The editors of The New Quarterly, when first reviewing my story submissions, concluded, rightly or wrongly, that my work fell into the category of 'Magic Realism'. 'Magic Realism', as one editor proceeded to define, was the "seamless blending of the ineffable and the concrete". The 'ineffable' or 'other reality' part of this definition is at the core of many of the stories in this collection.
The stories in Liquid Geography could be categorized as 'backyard fiction', or even 'transformative realism'. They all, more or less, take place in and around a home environment and conclude by literally 'spilling outside'; differences between what is 'real' and is 'not real', what is present, past or future, disintegrate and blur away.

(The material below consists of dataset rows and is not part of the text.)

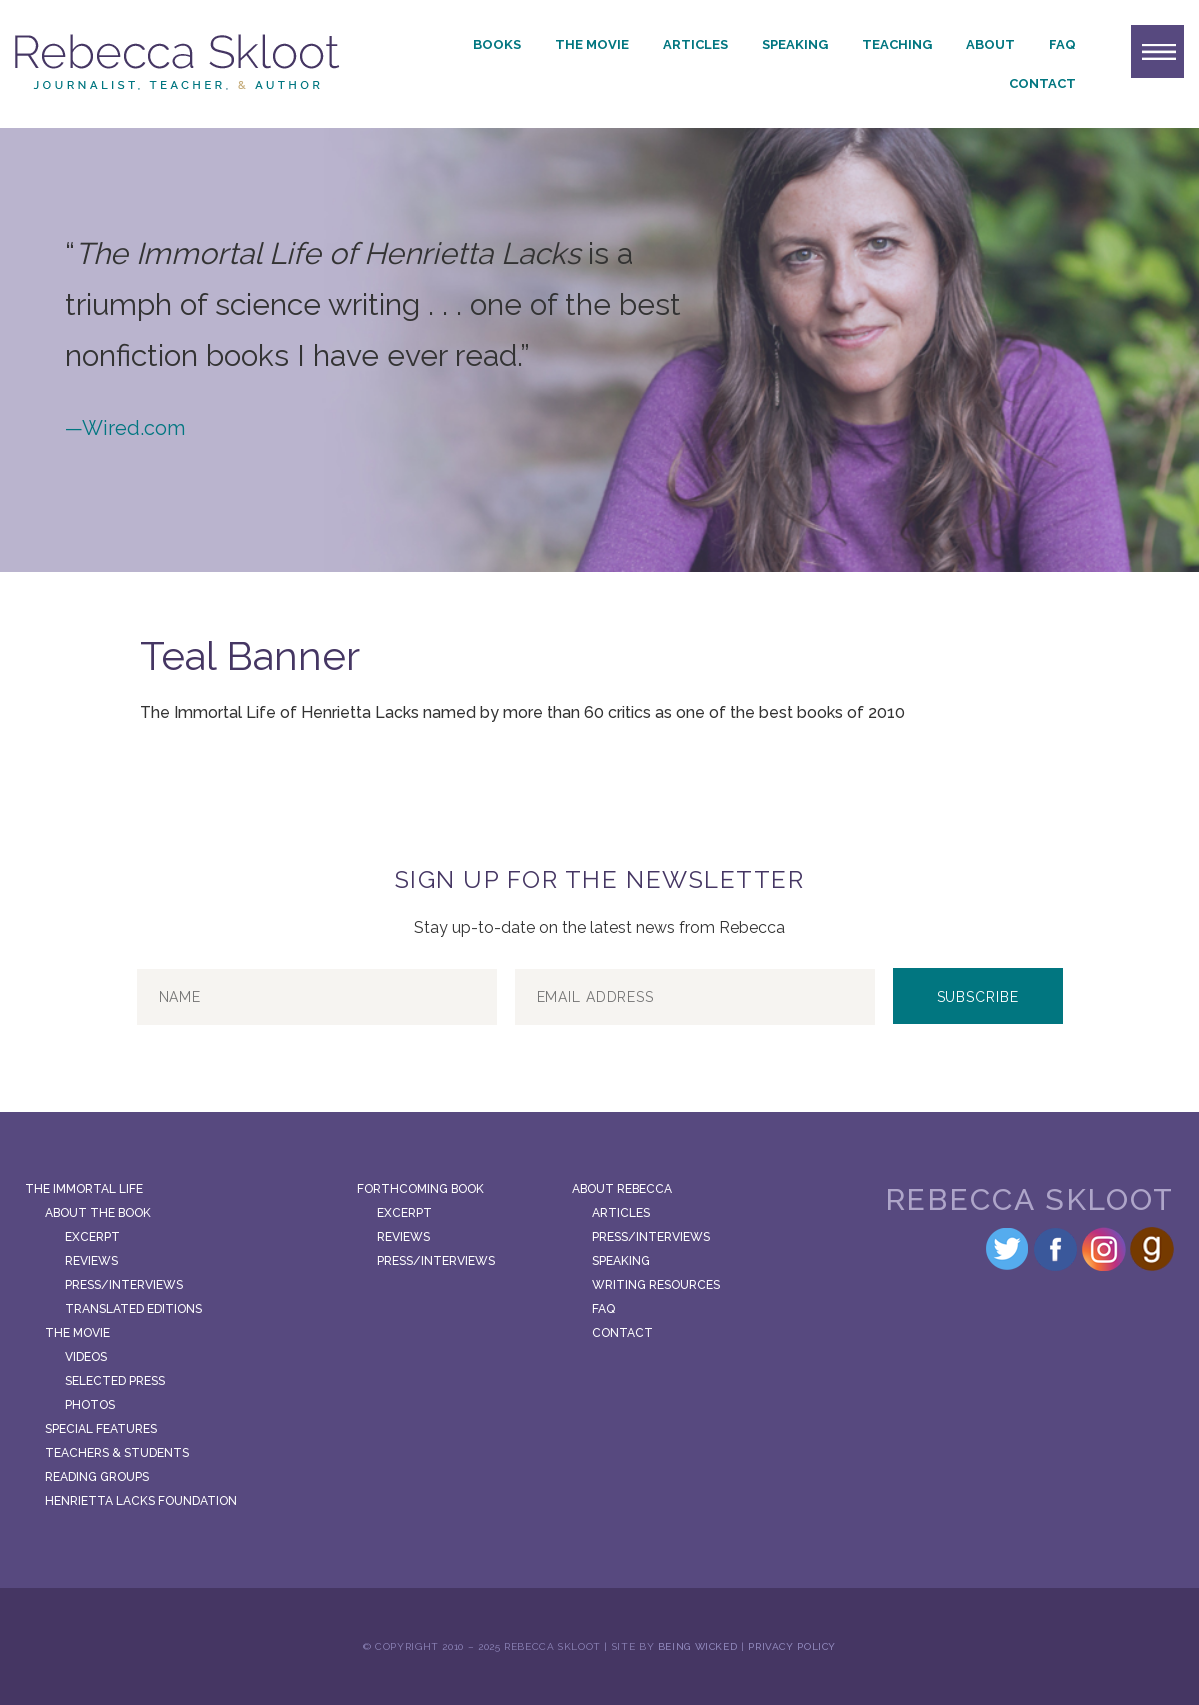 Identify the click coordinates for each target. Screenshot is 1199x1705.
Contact (1042, 83)
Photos (90, 1405)
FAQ (1062, 44)
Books (497, 44)
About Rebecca (622, 1189)
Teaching (897, 44)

The characters who inhabit or appear in these stories, are invariably destined, in one way or another, to experience glimpses and encounters with heightened or altered moments of cognition. They are not necessarily characters who are spiritually evolved or wise in any sense; they are not characters who have consciously embarked upon a path of higher understanding. They are generally very ordinary individuals leading seemingly ordinary lives. What they discover, however, is that reality as they believe they know it, is a slippery path where the 'unreal', 'super-real' or even 'magical' may (and can) present itself at any given moment.
Whether the characters in question have initiated this shift through some psychic turmoil or trauma that alters his or her patterns of perception, or whether there is a hidden 'other reality' containing different truths, becomes merely a matter of definition, and therefore moot.